Friday, February 25, 2011

EL HOMBRE SIN SOMBRA (2ª PARTE)

-¡Perdone, Señor…! Olvidé quitar el pinganillo… -El empleado de unos grandes almacenes intentando evitar que cruzase por entre los detectores- Deténgase o pitará la…

-Qué raro… No ha sonado. –El dependiente no llegó a tiempo-. ¡Estos cacharos cada vez son menos fiables!

Días después probó en las puertas de un Juzgado de Instrucción con los bolsillos repletos de calderilla. En el aeropuerto. En el interior del vehículo de un compañero de trabajo.

-Anda… Mete el brazo por la ventanilla, ya verás como canta.

-¡No puede ser! –Un mercedes de gama alta-. Déjame a mí; ya veras…

Piiiiiuuuuuiiiii…! ¡Piiiiiuuuuuiiiii…! ¡Piiiiiiuuuuuiiiiii…!

El hombre sin sombra podía pasar desapercibido ante los detectores de alarma, sensores, y demás mandangas.

Las condiciones fueron del todo previsibles. Primero fueron unos pantalones caros en el Corte Inglés, a esto le siguieron unas joyas, robos cada vez de mayor importancia; en viviendas, en entidades bancarias, cámaras acorazadas. Abandonó su trabajo. Cambió su habitual residencia en un núcleo urbano por un lujoso inmueble en una urbanización a las afueras de la ciudad. Se especializó en el asunto, el espolio funcionaba a las mil maravillas; lo asumió con tanta naturalidad que incluso el gesto, molesto al principio; buscando su sombra por todas partes a su alrededor, había desaparecido. Así mismo, miraba al sol directamente, sin importarle lo más mínimo que alguien pudiera percatarse; a veces se colocaba unas plateadas gafas de sol para no infundir sospechas.

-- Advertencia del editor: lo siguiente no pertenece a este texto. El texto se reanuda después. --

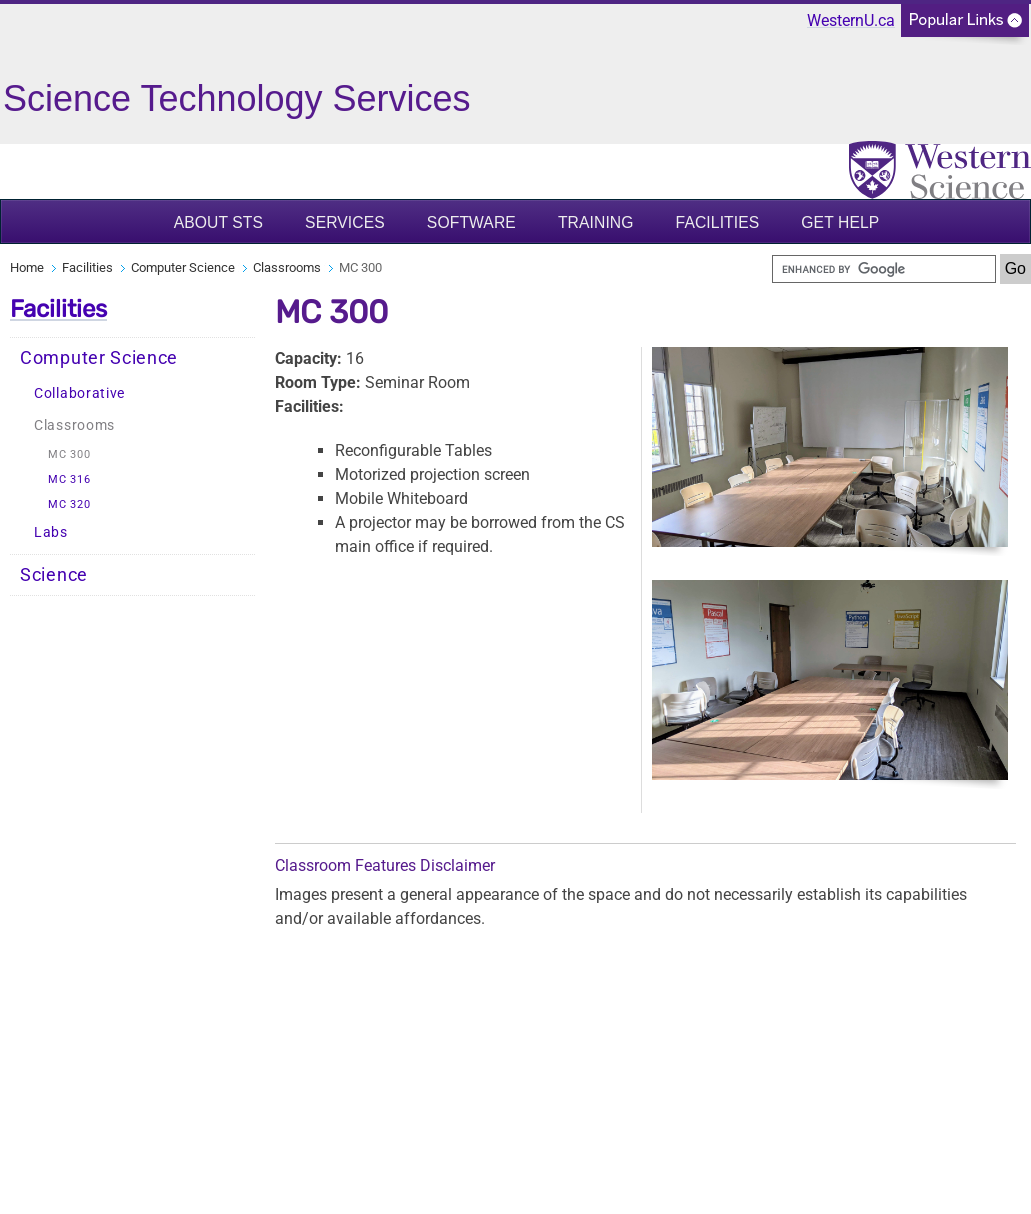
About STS (218, 222)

Dos inspectores de Policía y un alto funcionario de Gobernación habían dimitido de su cargo. La prensa despedazaba con grandes titulares la ineficacia de las Fuerzas de Seguridad del Estado, elogiando la espectacular e inexplicable pericia del hombre sin sombra. “Desvalijada prestigiosa sala de arte… El valor de las pinturas asciende a una suma astronómica…”

Los latrocinios eran perfectos en su ejecución: sin huellas, sin pistas, sin saltos de alarma, sin grabaciones en las cintas de las cámaras de vídeo. ¿Cómo era posible? Ni él mismo se lo explicaba. El cerco se iba cerrando, en el último atraco le fue de pelos. Había decidido dar su golpe definitivo, con el que pensaba retirarse. Igual que un autentico profesional, el hombre sin sombra, preparó concienzudamente su último asalto: Las joyas de la Corona.

Si señor, en las mismísimas entrañas del Palacio de Buckingham. No se trataba de ambición, para él era un reto. Disponía de las rentas suficientes para terminar sus días viviendo como un maharajá.

Después de librar con éxito todos los dispositivos de seguridad, tenía las joyas en sus manos. Ni el aire podía pasearse por aquellas infranqueables galerías y pasar desapercibido. El hombre sin sombra lo había conseguido, atravesaba las cámaras acorazadas enmarañadas de invisibles haces de rayos sensoriales, sin activar una sola alarma. Se jactaba de tal manera de sus proezas que se recreaba contemplando sin ningún tipo de prisas el fulgor y la belleza de aquellos pedruscos. El destello de una enorme esmeralda cegó sus pupilas. Una brizna de desconcierto invadió momentáneamente el espíritu del hombre sin sombra. Qué extraño. Volvió a fijar su mirada ahora en una resplandeciente ágata.